Just as astonishing was the speed at which Britain’s ruling Conservative Party closed ranks and appointed a new leader and prime minister, Theresa May, who had a few surprises of her own. The first was to appoint Boris Johnson as foreign secretary, a role many had predicted would be given to George Osborne. Not a bit of it. Mr Osborne didn’t even get a job in the new cabinet, ignominiously leaving through the back door of Number 10 after a terse interview with the new prime minister on Thursday. He has disappeared from public life, probably never to return. Although we all thought that about Mr Johnson a week ago.
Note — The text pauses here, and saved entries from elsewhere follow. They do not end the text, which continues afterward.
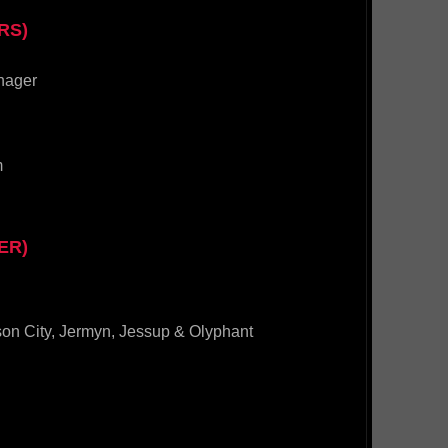
RS)
nager
m
ER)
son City, Jermyn, Jessup & Olyphant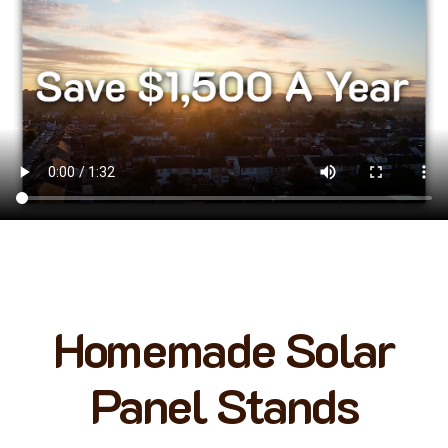
Homemade Solar
Panel Stands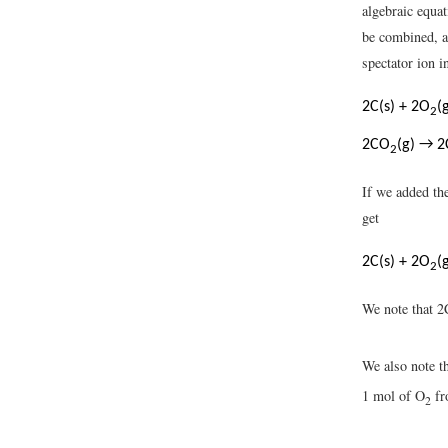
algebraic equat
be combined, a
spectator ion i
2C(s) + 2O
(
2
2CO
(g) → 2
2
If we added the
get
2C(s) + 2O
(
2
We note that 
We also note t
1 mol of O
fr
2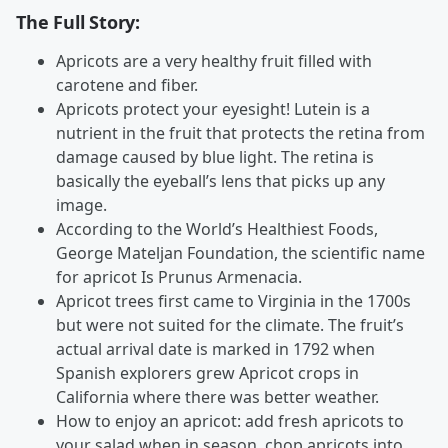
The Full Story:
Apricots are a very healthy fruit filled with
carotene and fiber.
Apricots protect your eyesight! Lutein is a
nutrient in the fruit that protects the retina from
damage caused by blue light. The retina is
basically the eyeball’s lens that picks up any
image.
According to the World’s Healthiest Foods,
George Mateljan Foundation, the scientific name
for apricot Is Prunus Armenacia.
Apricot trees first came to Virginia in the 1700s
but were not suited for the climate. The fruit’s
actual arrival date is marked in 1792 when
Spanish explorers grew Apricot crops in
California where there was better weather.
How to enjoy an apricot: add fresh apricots to
your salad when in season, chop apricots into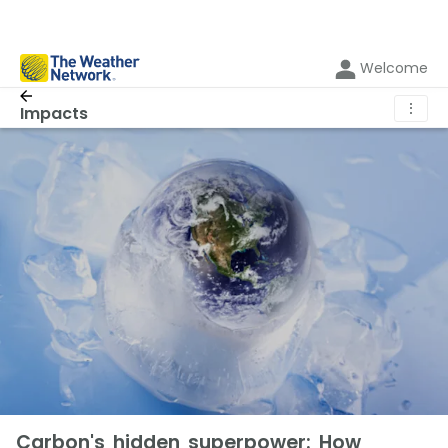
Welcome
⋮
Impacts
Carbon's hidden superpower: How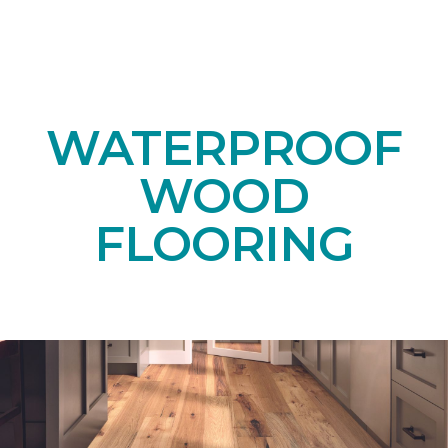
WATERPROOF
WOOD
FLOORING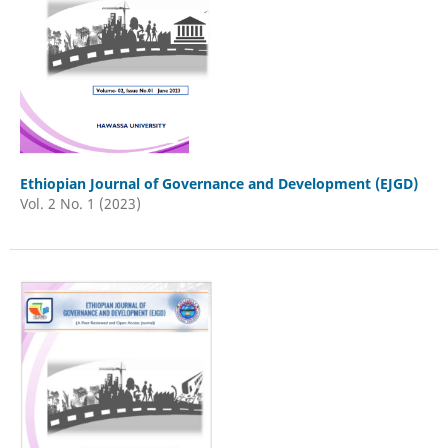
Ethiopian Journal of Governance and Development (EJGD)
Vol. 2 No. 1 (2023)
The new chancellor, Philip Hammond, is regarded as a safe pair of hands, not the reformer Mr Osborne aspired to be (but never actually was), but just the man to take control of the economy at one of its most uncertain times for many years. He has come to the job in a circuitous way, via transport secretary, then defence and finally foreign office. But before the coalition government came to power in 2010, he was shadow chief secretary to the treasury, the No 2 job to the chancellor and a cabinet role in its own right. So he knows what he is doing – or at least we hope so.
His appointment was greeted with approval in the City, which likes him and sees him as more of a reassuring figure rather than a financial dynamo. Mrs May has already made it clear that she intends to set the economic agenda from Downing Street, which means the treasury’s role will be less dominant than it was under Gordon Brown or Mr Osborne. The new prime minister felt that it was time for the treasury, which has called most of the shots for the past 20 years, to have its wings clipped, which would have been impossible if Mr Osborne had stayed in place.
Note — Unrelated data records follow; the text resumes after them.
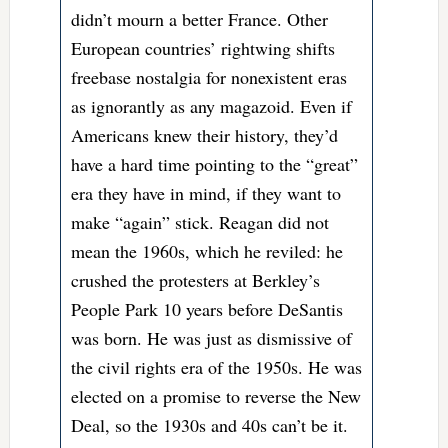
didn’t mourn a better France. Other
European countries’ rightwing shifts
freebase nostalgia for nonexistent eras
as ignorantly as any magazoid. Even if
Americans knew their history, they’d
have a hard time pointing to the “great”
era they have in mind, if they want to
make “again” stick. Reagan did not
mean the 1960s, which he reviled: he
crushed the protesters at Berkley’s
People Park 10 years before DeSantis
was born. He was just as dismissive of
the civil rights era of the 1950s. He was
elected on a promise to reverse the New
Deal, so the 1930s and 40s can’t be it.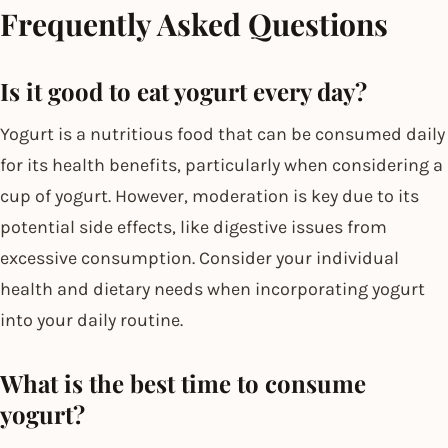
Frequently Asked Questions
Is it good to eat yogurt every day?
Yogurt is a nutritious food that can be consumed daily
for its health benefits, particularly when considering a
cup of yogurt. However, moderation is key due to its
potential side effects, like digestive issues from
excessive consumption. Consider your individual
health and dietary needs when incorporating yogurt
into your daily routine.
What is the best time to consume
yogurt?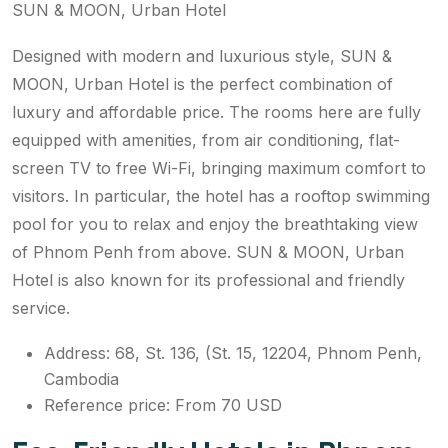
SUN & MOON, Urban Hotel
Designed with modern and luxurious style, SUN &
MOON, Urban Hotel is the perfect combination of
luxury and affordable price. The rooms here are fully
equipped with amenities, from air conditioning, flat-
screen TV to free Wi-Fi, bringing maximum comfort to
visitors. In particular, the hotel has a rooftop swimming
pool for you to relax and enjoy the breathtaking view
of Phnom Penh from above. SUN & MOON, Urban
Hotel is also known for its professional and friendly
service.
Address: 68, St. 136, (St. 15, 12204, Phnom Penh,
Cambodia
Reference price: From 70 USD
The plus side of Mr Osborne’s legacy as chancellor is that he has left the economy in a much better state than he found it in – the strongest of the G7 countries, with the highest growth rate in the past three years and employment at record levels. Never in Britain’s history has there been a higher proportion of 16 to 64-year-olds in work (74.2 per cent), which is a huge achievement when one looks at what is happening in Spain, Portugal, Greece or France (we won’t mention Italy, which is brewing up for a banking crisis of massive proportions).
The UK taxes have come down, inequality has fallen and Mr Osborne’s parting gift was to introduce a national minimum wage, an initiative the last Labour government chickened out of during its 13 years in power.
But he was also, in the words of one commentator, a “very messy chancellor”, forced to eat his own words after three of his last five budgets backfired. In the uproar that followed his last budget, he had to abandon two of his main proposals – to cut disability benefits and convert all state schools into academies – within days. He also left some of his biggest ambitions unfulfilled, particularly turning the huge budget deficit he inherited – 10 per cent of GDP – into a surplus by 2019 to 2020. There is no hope of that now, and the government is expected to borrow about £34 billion (Dh165.29bn) in that year, compared with Mr Osborne’s pre-referendum projection of a £10.1bn surplus.
Mr Osborne’s plans to rebalance the economy by reviving the manufacturing sector have also gone awry. British industry is actually smaller now than it was before the financial crisis. And his ambition to double exports by 2020 is seen as a hollow dream, as is his plan to recreate the great “northern powerhouse” as an antidote to the overwhelming power of London.
Brexit has altered everything, particularly economic policy, and the treasury and the BoE are frantically working on a package of measures due to be announced before autumn. There is little doubt it will include a cut in interest rates, maybe to zero, and a continuation of quantitative easing by the BoE. But it is also expected to include fiscal measures to restimulate the construction industry, which has had seven seriously bad months in a row, revive exports and encourage the banks to step up their lending. It may also bring forward the sale of its remaining Lloyds shares, currently trading at 55 pence compared to their bailout cost of 73.4p a share.
There is never an easy time for a new chancellor to take over. But this must be one of the most testing in recent times – even tougher than the circumstances in 2010, when the new treasury secretary David Laws found a note in his desk drawer, left by the outgoing minister Liam Byrne, which simply said: “I’m afraid there’s no money”.
Ivan Fallon is a former business editor of The Sunday Times.